Annual allowance – time to rework the excess contributions refund rules?
21 October 2019
Given the massive issues that are being caused by the annual allowance, if the limit stays the same then HMRC needs to rework the refund rules, suggests Gareth James, head of technical at AJ Bell
HMRC released statistics at the end of September showing an incredible jump in the number of savers who had reported they’d exceeded their annual allowance.
Looking back to the first year in which the annual allowance came into force, only 140 people reported an excess. Hardly surprising that the number was low given that the annual allowance was set at more than £200,000 in those days.
That number of individuals stayed much the same until the annual allowance was slashed to £50,000 with effect from 2011/12. At that point the number reporting an excess jumped to 5,570.

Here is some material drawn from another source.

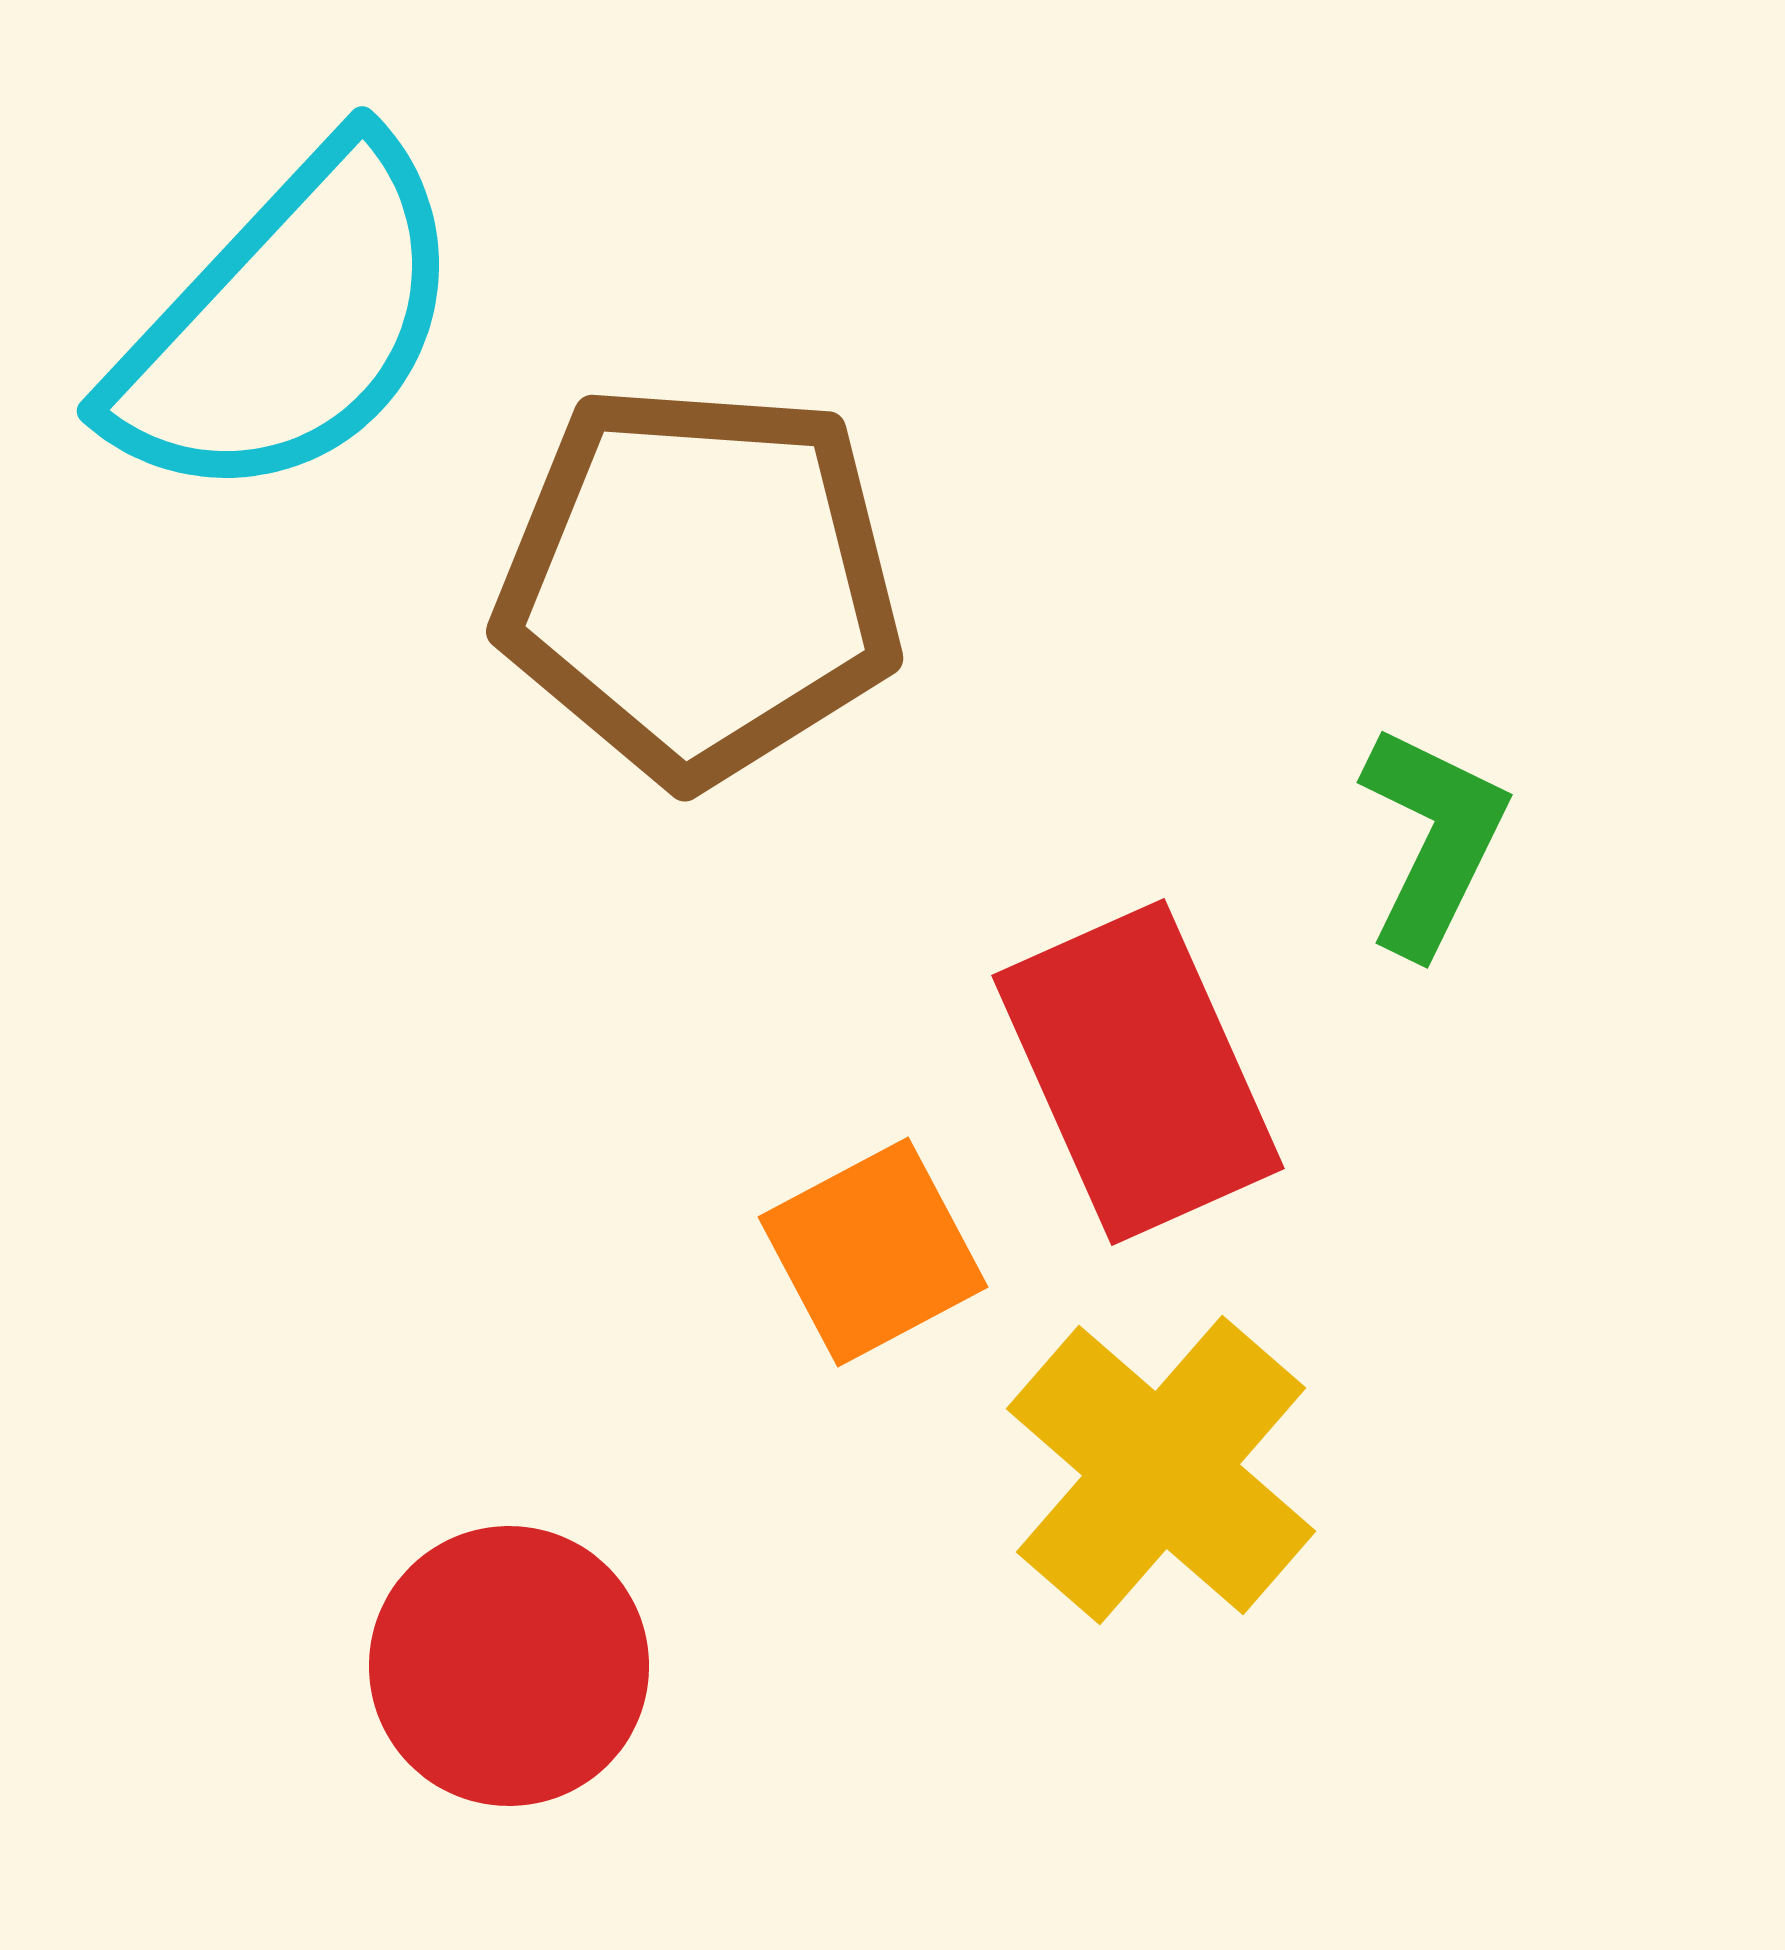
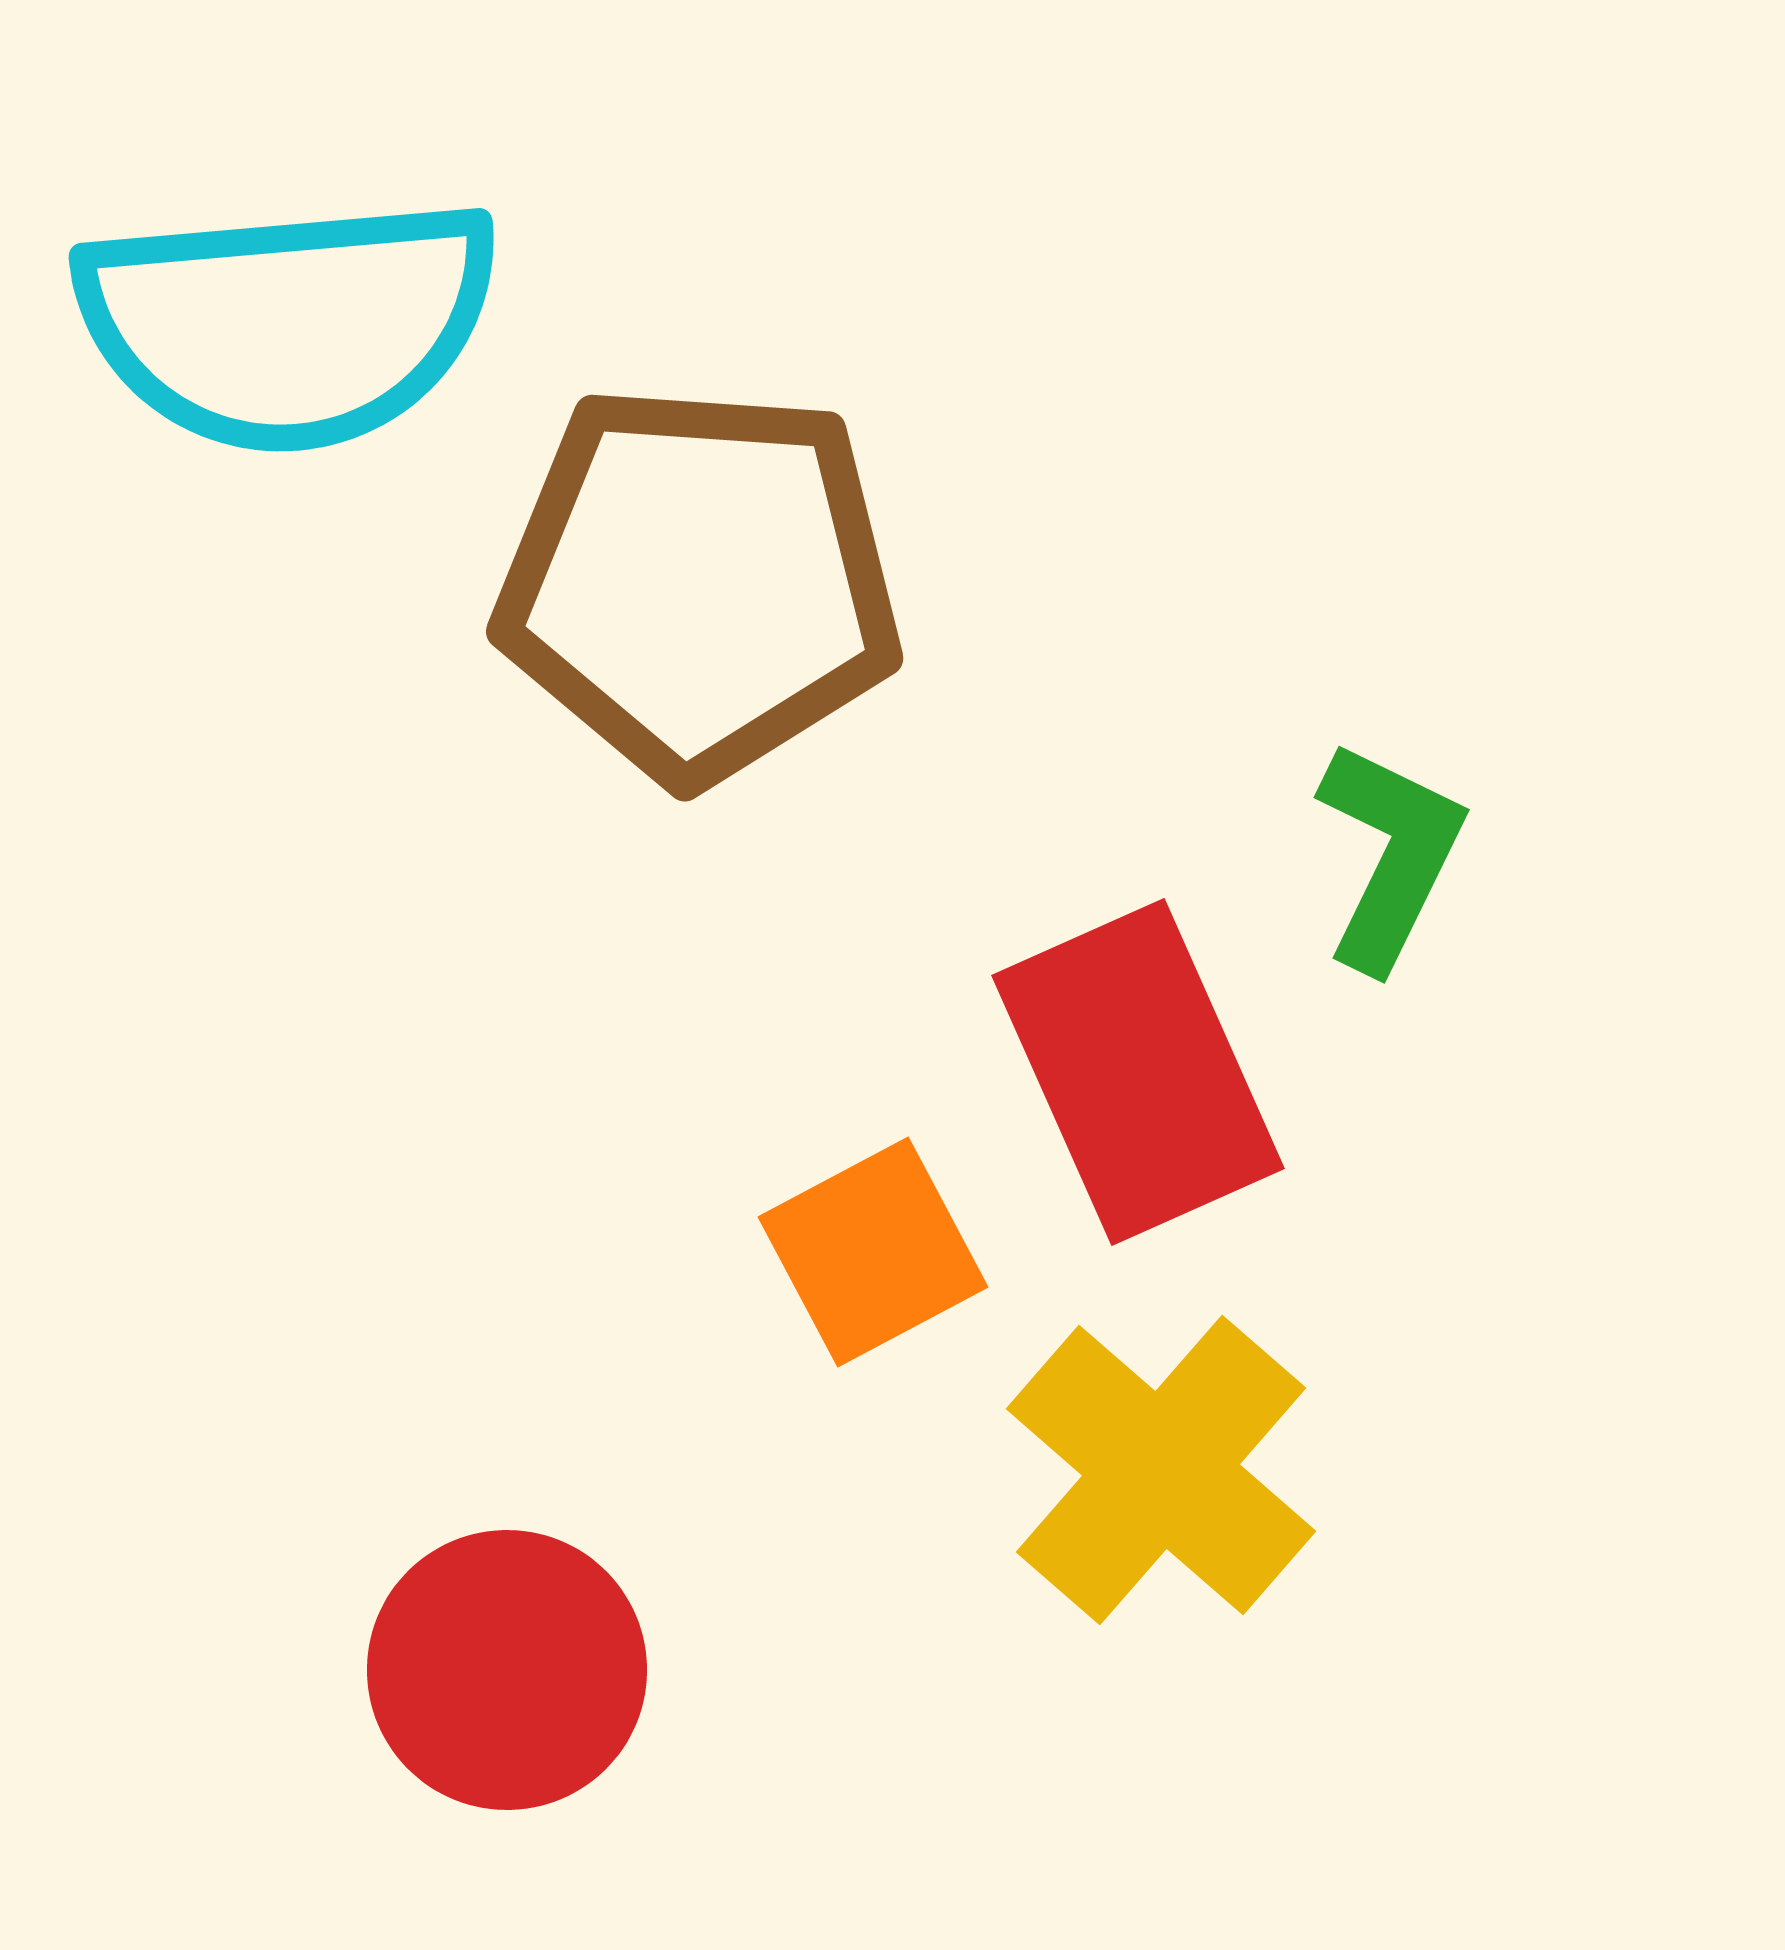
cyan semicircle: rotated 42 degrees clockwise
green L-shape: moved 43 px left, 15 px down
red circle: moved 2 px left, 4 px down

When the next big change in the annual allowance, the introduction in the taper, kicked in from the 2016/17 tax year, the number rocketed to 18,500, with the latest reported figures showing a further jump to 26,550 in 2017/18.
The bulk of this increase in numbers affected will relate to members of defined benefit pensions – the attention focussed on issues for higher earning members in public sector pensions, particularly the NHS, is evidence of this. However, AJ Bell is also seeing greater numbers of queries from advisers using our personal pensions regarding their clients, and also directly from customers.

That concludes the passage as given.